§ **WORK INSTRUCTIONS**:
All of the data should be repeated exactly; pictures are not part of the copy.

(Saved data entries)
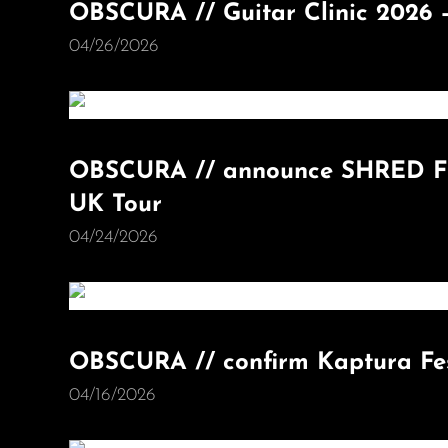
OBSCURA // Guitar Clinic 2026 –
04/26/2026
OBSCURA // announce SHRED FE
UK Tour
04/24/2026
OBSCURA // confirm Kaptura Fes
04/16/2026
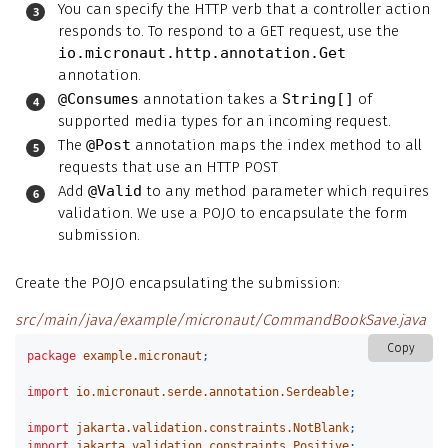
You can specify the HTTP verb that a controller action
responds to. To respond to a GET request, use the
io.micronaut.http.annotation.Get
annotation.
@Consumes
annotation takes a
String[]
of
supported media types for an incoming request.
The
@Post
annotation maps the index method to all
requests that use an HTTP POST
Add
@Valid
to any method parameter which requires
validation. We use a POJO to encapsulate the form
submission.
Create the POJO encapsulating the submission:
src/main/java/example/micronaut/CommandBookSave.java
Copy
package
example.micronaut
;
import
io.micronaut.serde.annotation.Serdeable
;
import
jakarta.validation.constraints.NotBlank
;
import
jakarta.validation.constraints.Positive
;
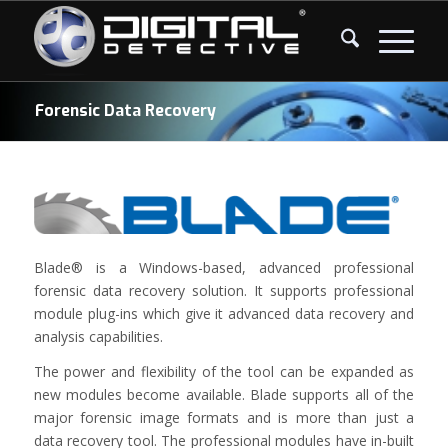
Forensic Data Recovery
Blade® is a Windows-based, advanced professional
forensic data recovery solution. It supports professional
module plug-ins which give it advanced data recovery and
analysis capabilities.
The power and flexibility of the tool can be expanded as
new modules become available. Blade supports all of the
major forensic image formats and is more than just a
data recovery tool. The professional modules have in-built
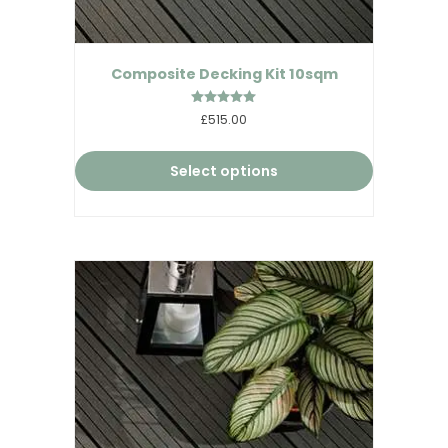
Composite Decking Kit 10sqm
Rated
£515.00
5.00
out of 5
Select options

§ **WRITTEN REPLY**:
OBSCURA // Guitar Clinic 2026 –
04/26/2026
OBSCURA // announce SHRED FE
UK Tour
04/24/2026
OBSCURA // confirm Kaptura Fes
04/16/2026
You can specify the HTTP verb that a controller action
responds to. To respond to a GET request, use the
io.micronaut.http.annotation.Get
annotation.
@Consumes
annotation takes a
String[]
of
supported media types for an incoming request.
The
@Post
annotation maps the index method to all
requests that use an HTTP POST
Add
@Valid
to any method parameter which requires
validation. We use a POJO to encapsulate the form
submission.
Create the POJO encapsulating the submission:
src/main/java/example/micronaut/CommandBookSave.java
Copy
package
example.micronaut
;
import
io.micronaut.serde.annotation.Serdeable
;
import
jakarta.validation.constraints.NotBlank
;
import
jakarta.validation.constraints.Positive
;
Forensic Data Recovery
Blade® is a Windows-based, advanced professional
forensic data recovery solution. It supports professional
module plug-ins which give it advanced data recovery and
analysis capabilities.
The power and flexibility of the tool can be expanded as
new modules become available. Blade supports all of the
major forensic image formats and is more than just a
data recovery tool. The professional modules have in-built
Composite Decking Kit 10sqm
Rated
£515.00
5.00
out of 5
Select options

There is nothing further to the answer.